▸ EXTRACTED MATERIAL

Segment Open

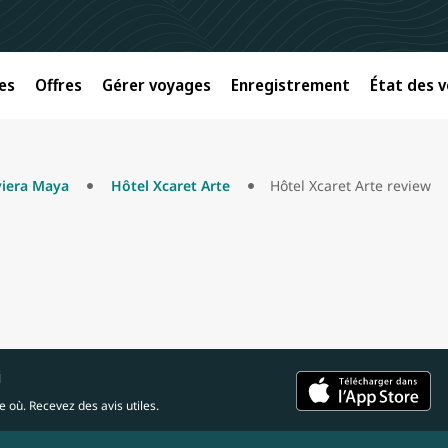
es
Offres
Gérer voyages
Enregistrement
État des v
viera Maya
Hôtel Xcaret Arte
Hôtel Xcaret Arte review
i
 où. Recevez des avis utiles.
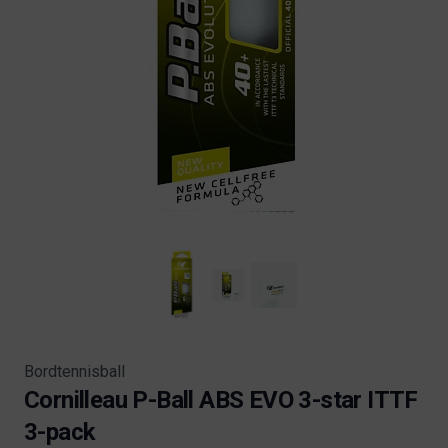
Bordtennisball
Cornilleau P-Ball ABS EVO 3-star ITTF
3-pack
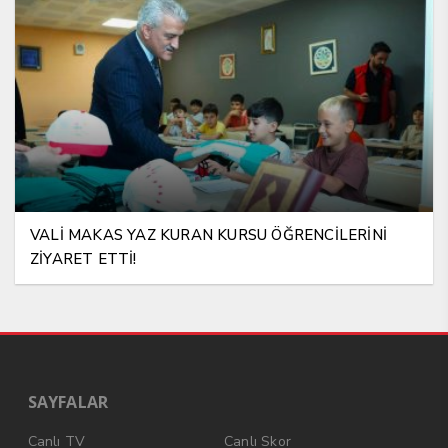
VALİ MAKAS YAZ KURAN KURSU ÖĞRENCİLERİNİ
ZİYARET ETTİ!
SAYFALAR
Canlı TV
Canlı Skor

Segment Closed
Segment Open

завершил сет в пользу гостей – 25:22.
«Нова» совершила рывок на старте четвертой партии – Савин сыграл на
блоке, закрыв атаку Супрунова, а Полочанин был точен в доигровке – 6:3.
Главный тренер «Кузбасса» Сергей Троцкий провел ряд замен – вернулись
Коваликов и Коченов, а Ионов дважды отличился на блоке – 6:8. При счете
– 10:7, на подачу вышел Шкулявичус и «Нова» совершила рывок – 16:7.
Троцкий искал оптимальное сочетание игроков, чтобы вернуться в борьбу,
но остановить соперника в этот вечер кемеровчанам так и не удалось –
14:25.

Segment Closed
Segment Open

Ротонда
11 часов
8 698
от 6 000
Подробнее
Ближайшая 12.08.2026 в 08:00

Segment Closed

When the word "Xcaret" shows up in a line of the entries, pull that line out.

▸ RESPONSE BOX
Hôtel Xcaret Arte
Hôtel Xcaret Arte review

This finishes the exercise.